セナだけが輝いていたわけじゃない……84年F1デビュー組、それぞれの運命
1984年のブラジルGPは、その年のF1世界選手権の開幕戦であった。しかしそれだけではない、アイルトン・セナ、ステファン・ベロフ、マーティン・ブランドルなど、有望な新人ドライバーの当たり年でもあったのだ。
1984年のF1は、まさに大型新人の当たり年だと言われる。アイルトン・セナ(トールマン)を筆頭に、マーティン・ブランドル(ティレル)、ステファン・ベロフ(ティレル)など、後に活躍するドライバーたちが、開幕戦ブラジルGPデ最高峰レースでの第一歩目を刻んだのだ。
その中で予選最上位だったのはセナだった。セナはポールポジションを獲得したエリオ・デ・アンジェリス(ロータス)から5.1秒遅れの16番手だったものの、チームメイトのジョニー・チェコットを上回った。
前年、セナとイギリスF3のタイトルを争ったブランドルは、自然吸気エンジンのティレルを駆り18番手。ベロフは23番手だった。なお同じくルーキーであるフランソワ・エスノー(リジェ)は19番手、フィリップ・アリオー(RAM)は25番手である。
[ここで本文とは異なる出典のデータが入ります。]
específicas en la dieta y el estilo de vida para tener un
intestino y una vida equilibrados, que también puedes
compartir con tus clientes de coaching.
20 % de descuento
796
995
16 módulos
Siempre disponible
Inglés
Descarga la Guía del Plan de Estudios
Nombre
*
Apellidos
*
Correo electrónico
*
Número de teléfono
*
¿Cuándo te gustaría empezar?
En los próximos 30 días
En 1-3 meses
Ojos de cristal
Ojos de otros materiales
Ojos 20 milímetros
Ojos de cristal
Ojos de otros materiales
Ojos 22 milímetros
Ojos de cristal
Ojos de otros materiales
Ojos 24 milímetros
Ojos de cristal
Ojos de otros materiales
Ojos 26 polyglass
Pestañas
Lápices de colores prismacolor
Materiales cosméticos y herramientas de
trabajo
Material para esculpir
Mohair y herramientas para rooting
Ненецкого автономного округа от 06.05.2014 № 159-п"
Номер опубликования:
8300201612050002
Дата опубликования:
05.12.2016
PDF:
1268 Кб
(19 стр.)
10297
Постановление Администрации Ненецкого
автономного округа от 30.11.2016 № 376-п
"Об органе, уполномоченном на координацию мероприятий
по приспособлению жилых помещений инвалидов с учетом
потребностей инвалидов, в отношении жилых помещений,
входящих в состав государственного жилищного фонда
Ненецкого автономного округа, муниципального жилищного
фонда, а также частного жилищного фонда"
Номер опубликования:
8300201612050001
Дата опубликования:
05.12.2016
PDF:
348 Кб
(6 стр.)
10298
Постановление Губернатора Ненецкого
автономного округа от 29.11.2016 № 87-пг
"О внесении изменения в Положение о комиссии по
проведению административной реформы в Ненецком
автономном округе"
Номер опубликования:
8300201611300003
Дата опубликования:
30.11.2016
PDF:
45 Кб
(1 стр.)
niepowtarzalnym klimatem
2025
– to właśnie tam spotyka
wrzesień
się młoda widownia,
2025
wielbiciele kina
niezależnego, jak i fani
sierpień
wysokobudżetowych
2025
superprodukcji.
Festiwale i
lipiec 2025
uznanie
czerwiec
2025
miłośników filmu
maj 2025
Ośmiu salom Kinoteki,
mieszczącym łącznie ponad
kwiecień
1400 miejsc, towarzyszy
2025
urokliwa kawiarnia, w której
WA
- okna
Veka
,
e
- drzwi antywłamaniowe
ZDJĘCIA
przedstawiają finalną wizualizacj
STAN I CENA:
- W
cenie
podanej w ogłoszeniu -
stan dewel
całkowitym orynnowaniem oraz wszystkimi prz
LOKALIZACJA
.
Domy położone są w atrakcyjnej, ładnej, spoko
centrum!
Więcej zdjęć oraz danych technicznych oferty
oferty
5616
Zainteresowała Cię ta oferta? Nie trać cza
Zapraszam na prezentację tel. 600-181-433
Ayrton Senna, Toleman TG183B
Photo by: Sutton Images
決勝レースで最初に脱落したのはセナだった。セナのターボはわずか8周で音を上げ、マシンストップ。ベロフは11周でストップ、アリオーはバッテリー、エスノーはオーバーヒートでそれぞれリタイアしている。
新人の中で最後まで生き残ったのはブランドルただひとり。しかも、いきなり5番手フィニッシュという大金星だった。しかし後にこの年のティレルは、いわゆる水タンク事件(水タンクの中に鉛や炭化水素を入れていた事件)が発覚し、同年のリザルトが全て剥奪されたため、この5位入賞は幻と化することになる。
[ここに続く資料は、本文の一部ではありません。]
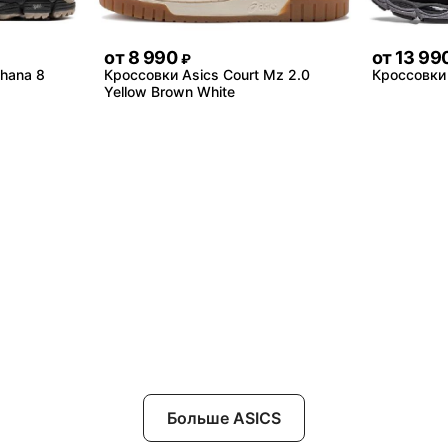
от
8 990
от
13 99
₽
ahana 8
Кроссовки Asics Court Mz 2.0
Кроссовки 
Yellow Brown White
Больше ASICS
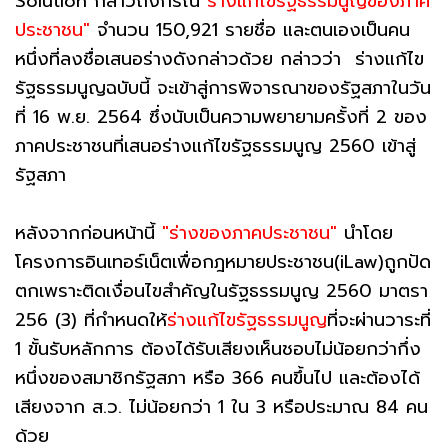
Solution กล่าวถึงกรณี
"ร่างแก้ไขรัฐธรรมนูญของภาค
ประชาชน"
จำนวน 150,921 รายชื่อ และตนเองเป็นคน
หนึ่งที่ลงชื่อเสนอร่างดังกล่าวด้วย กล่าวว่า ร่างแก้ไข
รัฐธรรมนูญฉบับนี้ จะเข้าสู่การพิจารณาของรัฐสภาในวัน
ที่ 16 พ.ย. 2564 ซึ่งนับเป็นความพยายามครั้งที่ 2 ของ
ภาคประชาชนที่เสนอร่างแก้ไขรัฐธรรมนูญ 2560 เข้าสู่
รัฐสภา
หลังจากก่อนหน้านี้
"ร่างของภาคประชาชน"
นำโดย
โครงการอินเทอร์เน็ตเพื่อกฎหมายประชาชน(iLaw)ถูกปัด
ตกเพราะติดเงื่อนไขสำคัญในรัฐธรรมนูญ 2560 มาตรา
256 (3) ที่กำหนดให้
ร่างแก้ไขรัฐธรรมนูญ
ที่จะผ่านวาระที่
1 ขั้นรับหลักการ ต้องได้รับเสียงเห็นชอบไม่น้อยกว่ากึ่ง
หนึ่งของสมาชิกรัฐสภา หรือ 366 คนขึ้นไป และต้องได้
เสียงจาก ส.ว. ไม่น้อยกว่า 1 ใน 3 หรือประมาณ 84 คน
ด้วย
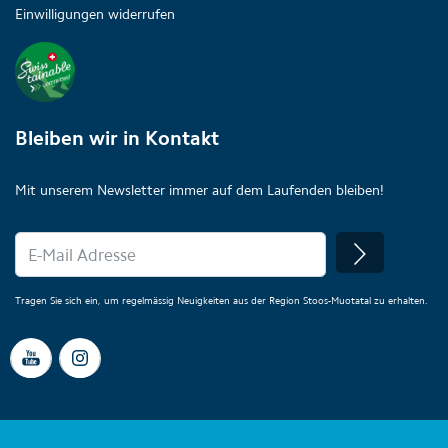
Einwilligungen widerrufen
Bleiben wir in Kontakt
Mit unserem Newsletter immer auf dem Laufenden bleiben!
Tragen Sie sich ein, um regelmässig Neuigkeiten aus der Region Stoos-Muotatal zu erhalten.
その1年後、ベロフはスパ・フランコルシャンで行われたグループCカーレースの際に大クラッシュを喫し、命を落とすこととなってしまう。ブランドルは、その事故をピットレーンから目撃した。
「ベロフは確かにワイルドだった。でも、一部の人々が言うように、クラッシャーではなかったよ」
ブランドルはそう英国Autosportに語っている。
「ジャガーのマシンに乗り込もうとした時、オー・ルージュでその事故が起きたのを見た。確かにその事故は大きなモノだったが、深刻には見えなかったんだ」
Stefan Bellof, Thierry Boutsen, Porsche 956
Photo by: Motorsport Images
「その先のことは見なかったし、F1でのチームメイトが死んでいるとは思わなかった。でも当時のスポーツカーレースでは、次に何が起きるのか……という感覚があったんだ。それは1994年のイモラの週末(セナとローランド・ラッツェンバーガーが死去した週末)と同じような感じだった」
「私がいたところから見るよりも、明らかに大きなエネルギーがかかっていたみたいだ。そして私が理解しているところによると、彼が生存する見込みはなかったんだ」
エスノーは84年を戦い終えた後、翌年からはブラバムに移籍。ただなかなか思うような結果を残せず、シーズン途中でシートを奪われることとなった。その後、ドイツGPではルノーの3台目のマシンに乗り、スポット参戦。そのマシンには、オンボードカメラが搭載されていた。ただこのレースを最後に、F1から退いている。
アリオーはいくつかのチームを渡り歩き、109レースをスタート。ただ獲得ポイントはわずか7であり、表彰台獲得経験もない。1994年のハンガリーGPでは、出場停止となったミカ・ハッキネンに代わり、マクラーレンMP4/9・プジョーをドライブしている。
セナは言わずもがな。3回のF1ワールドチャンピオンに輝く大活躍を見せたが、1994年のサンマリノGPで事故死している。一方でセナとイギリスF3タイトルを争ったブランドルは、9回の表彰台を獲得したものの、ついぞ優勝することができず……若き日のライバルと同等の活躍をすることはできなかった。しかし今でも、F1中継のコメンテーターを務めるなど、おなじみのひとりとも言える存在だ。